I think the reason the criminal justice system is shy to get rid of private surety bail is based on the fact that IT WORKS! This article fails to address that private surety bail has a higher accountability rate and has a decreased failure to appear rate over PTR. Here are some facts that are often overlooked:

According to a study published in the Journal of Law & Economics, “Defendants released on surety bond are 28 percent less likely to fail to appear than similar defendants released on their own recognizance, and if they do fail to appear, they are 53 percent less likely to remain at large for extended periods of time.”
National Center for Policy Analysis, a highly reputable think tank recognized and utilized by the federal government when comparing public versus private bonding systems, found:
1. “Fugitive rate for defendants out on private bail is under 1%.”
2. “Bail agents have a 0.8% fugitive rate versus 8.0% for public bail.”
And in another study found on The National Criminal Justice Reference Service:
In 2001, almost 80% took some action to follow up with defendants who were categorized as “Failure to Appear”. But with a survey over 3 different time periods, the numbers have decreased drastically. (Note: PTR began in the 1960’s)
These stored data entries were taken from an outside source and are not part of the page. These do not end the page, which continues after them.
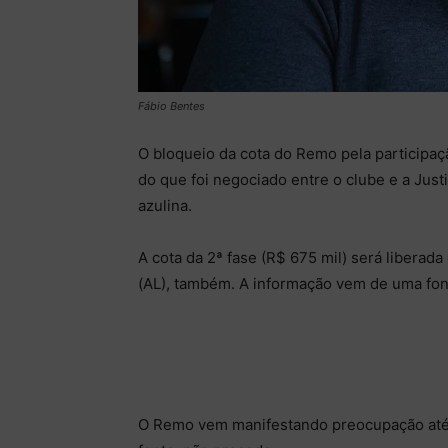
Fábio Bentes
O bloqueio da cota do Remo pela participaçã
do que foi negociado entre o clube e a Jus
azulina.
A cota da 2ª fase (R$ 675 mil) será liberada
(AL), também. A informação vem de uma font
O Remo vem manifestando preocupação até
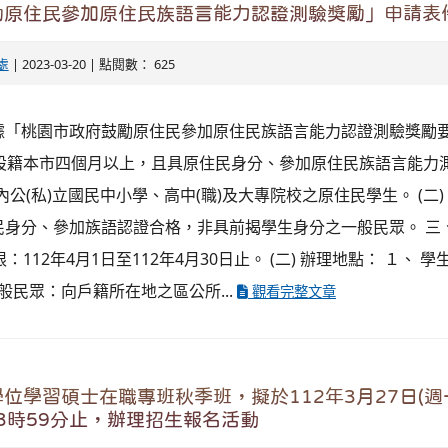
勵原住民參加原住民族語言能力認證測驗獎勵」申請表
處
| 2023-03-20 | 點閱數： 625
依據「桃園市政府鼓勵原住民參加原住民族語言能力認證測驗獎勵要
) 設籍本市四個月以上，且具原住民身分、參加原住民族語言能力
內公(私)立國民中小學、高中(職)及大專院校之原住民學生。 (二
民身分、參加族語認證合格，非具前揭學生身分之一般民眾。 三
期限：112年4月1日至112年4月30日止。 (二) 辦理地點： １、
一般民眾：向戶籍所在地之區公所...
觀看完整文章
位學習碩士在職專班秋季班，擬於112年3月27日(週一
23時59分止，辦理招生報名活動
In 1979: 55% of programs reported that they sent a letter to the defendant, 80% called on the phone, and 45% made home visits.

1989: 43% sent letter, 64% called on the phone, and 17% made home visits.

2001: 25% sent letter, 52% called on the phone, and 12% made home visits.

Although, yes I agree that bail fees can be expensive and more often than not, defendants can not afford to pay a bondsmen, BUT many fail to recognize that when defendants use a bondsmen they are more likely to show up for court, which reduces the chances of them committing another crime, which in turn RELIEVES jail overcrowding and the need for tax-payer dollars. Furthermore, bondsmen are held physically and financially responsible for defendants, whereas neither PTR staff nor Judges are ever held responsible for a defendant who fails to appear.

Gritsforbreakfast said...

To 9:38 - Surety bonds also "work" to keep the jail full of people who cannot pay. And it's funny that other countries can solve this problem without commercial bail bonds, which are almost entirely an American institution.

Also, NCPA is a partisan, conservative think tank out of Dallas, not some neutral arbiter. That doesn't discredit their findings, but they're not the centrists you describe them as.